Saturday, January 21, 2012

Will We Rue Goat's Rue?

Goat’s rue (Galega officinalis) is back. This federal noxious weed is also an Oregon “A” (worst) weed. Goat’s rue was first found here near Grant’s Pass in 2007. That site (an intentionally planted field) was eradicated, but recently it was found again, this time in the Portland area at three different locations. The first new goat’s rue infestation was discovered on Metro property by an employee of the Portland Water Bureau, who rents the property and noted the plants unusual tenacity for spread. That prompted her to identify the plant and inform the Oregon Department of Agriculture (ODA) to its location.

ODA took plant samples to Oregon State University’s Plant Herbarium for verification. While at the herbarium, it was learned that the sample stored there originated from an infestation in the Tualatin area. This set off the alarms. Further networking with the City of Portland’s Bureau of Environmental Services indicated that they had identified goat’s rue on Portland Parks and Recreation Department property. Within two weeks, three infestations had been discovered.

Adult Goat’s rue in December with seed pods still attached

ODA and cooperators are now working on a statewide management plan that will focus on expanded survey and early detection rapid response (EDRR) protocols that will hopefully stop the spread of this plant and achieve eradication.

Goat’s rue has a long and interesting history in North America. There are lessons for all of us in this story. Native to the Middle East, goat’s rue is now found throughout much of Europe and western Asia. It was introduced to Utah in 1891 as a potential forage crop. That didn’t work out. It turns out goat’s rue grown in North America contains alkaloid levels that make it unpalatable and even potentially toxic, especially to sheep.

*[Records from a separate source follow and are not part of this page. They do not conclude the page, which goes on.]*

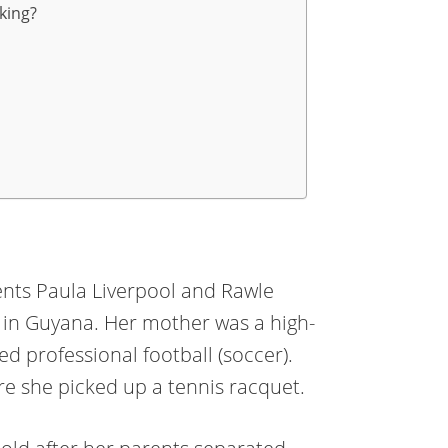
king?
ents Paula Liverpool and Rawle
es in Guyana. Her mother was a high-
ed professional football (soccer).
ore she picked up a tennis racquet.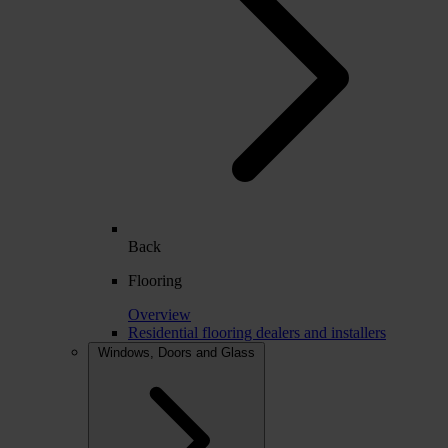
Back
Flooring
Overview
Residential flooring dealers and installers
Windows, Doors and Glass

Though goat’s rue bombed as a crop, the plant was very happy and escaped cultivation. One hundred and twenty years later, 60 square miles of Cache County, Utah, are infested. A half dozen other states have also reported infestations. This weed gets around because people continue to experiment with it. It is reputed to have medicinal properties.

Seedlings under litter

Goat’s rue has been used since the Middle Ages to decrease blood sugar and relieve the symptoms of diabetes. According to Wikipedia, there have been clinical trials with compounds derived from the plant, but they were too toxic for human use. That hasn’t stopped people from buying remedies derived from the plant, or from buying seeds and growing their own.

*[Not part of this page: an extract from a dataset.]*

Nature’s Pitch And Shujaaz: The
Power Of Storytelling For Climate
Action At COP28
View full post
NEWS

Out of morbid curiosity, I Googled “goat’s rue seeds for sale” and got 415,000 hits! Many of them were for another plant with the same common name, so I tried “Galega officinalis seeds for sale” -- that cut the hit list back to only 19,400! Clearly the fact that this is a federal noxious weed, and it is illegal to sell anywhere in this country, makes little difference in a global, internet-connected world.

That got me thinking about Internet sales of other weeds important to Oregon. Using Latin names to avoid confusion, and only scanning the first page of the hit lists, I searched for Scotch broom (107,000 hits, many clearly offering seeds or plants), yellow starthistle (832 hits, most related to its being a weed, but one offering C. solstitialis seeds for sale at 1 gram for 6 Euros, worldwide shipping), and Patterson’s curse (57,700 hits, including “in stock,” “worldwide shipping”).

Importing any of these plants into Oregon is illegal. Our regulations prohibit importation, propagation, and sale of both “A” and “B” noxious weeds. There are similar regulations related to bullfrogs, carp, and invasive animals. However, it is unreasonable to expect suppliers around the globe to be aware of Oregon’s regulations. Some of their customers want these plants and animals, and they are not problems in all parts of the world. Suppliers are in the business of making money, and they don’t break any laws when they accept an order from Oregon and put a package in the mail.

The person breaking the law is the importer, i.e., the recipient. That means we need to focus on educating our fellow citizens.

Lessons from the goat’s rue story for all Oregonians:

1.) Goat’s rue could be in your neighborhood. The sites in Portland have been there for years and gone unreported. It wouldn’t surprise us if there are other undiscovered sites. Keep your eyes open for a perennial plant that regrows from a taproot each year and reaches two to six feet with hollow stems and pea-like flowers and pods:
If you see this plant, report it to: or the invasive species hotline : 1-866-INVADER.

2.) Plant and animals sometimes behave differently when introduced to new environments.

3.) The Internet greatly facilitates sales and movement of plants and animals around the world.

4.) Check for applicable regulations before ordering or importing live plants or animals, including seeds. The Internet makes it somewhat easier to check regulations, but I recommend the telephone. Direct questions to either: Oregon Department of Agriculture (plants/insects), or Oregon Department of Fish and Wildlife (animals) – or just call the invasive species hotline, and we’ll point you in the right direction.

If we learn these lessons, we’re less likely to rue this rue and lots of other doodoo, too.

Dan Hilburn and Alex Park


  1. The blog info about Goat's Rue is fantastic. I got to know much more about this herb. Thanks for sharing such precious info about it.

  2. Thank you for this information. I am definately using this for my biology report!!! :) Thanks!